» **Exercise inputs**
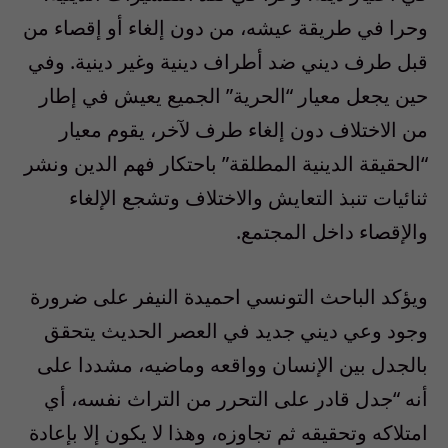
وحرا في طريقة عيشه، من دون إلغاء أو إقصاء من
قبل طرف ديني ضد أطراف دينية وغير دينية. وفي
حين يجعل معيار “الحرية” الجميع يعيش في إطار
من الاختلاف دون إلغاء طرف لآخر، يقوم معيار
“الحقيقة الدينية المطلقة” باحتكار فهم الدين ونشر
ثنائيات تنبذ التعايش والاختلاف وتشجع الإلغاء
والإقصاء داخل المجتمع.
ويؤكد الباحث التونسي احميدة النيفر على ضرورة
وجود وعي ديني جديد في العصر الحديث يتحقق
بالجدل بين الإنسان وواقعه وماضيه، مشددا على
أنه “جدل قادر على التحرر من التراث نفسه، أي
امتلاكه وتحقيقه ثم تجاوزه، وهذا لا يكون إلا بإعادة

» **How to complete this task**
Everything from the line containing "حين يجعل معيار" to the final line of the entries above should be output exactly, and nothing more.

» **Answer below**
حين يجعل معيار “الحرية” الجميع يعيش في إطار
من الاختلاف دون إلغاء طرف لآخر، يقوم معيار
“الحقيقة الدينية المطلقة” باحتكار فهم الدين ونشر
ثنائيات تنبذ التعايش والاختلاف وتشجع الإلغاء
والإقصاء داخل المجتمع.
ويؤكد الباحث التونسي احميدة النيفر على ضرورة
وجود وعي ديني جديد في العصر الحديث يتحقق
بالجدل بين الإنسان وواقعه وماضيه، مشددا على
أنه “جدل قادر على التحرر من التراث نفسه، أي
امتلاكه وتحقيقه ثم تجاوزه، وهذا لا يكون إلا بإعادة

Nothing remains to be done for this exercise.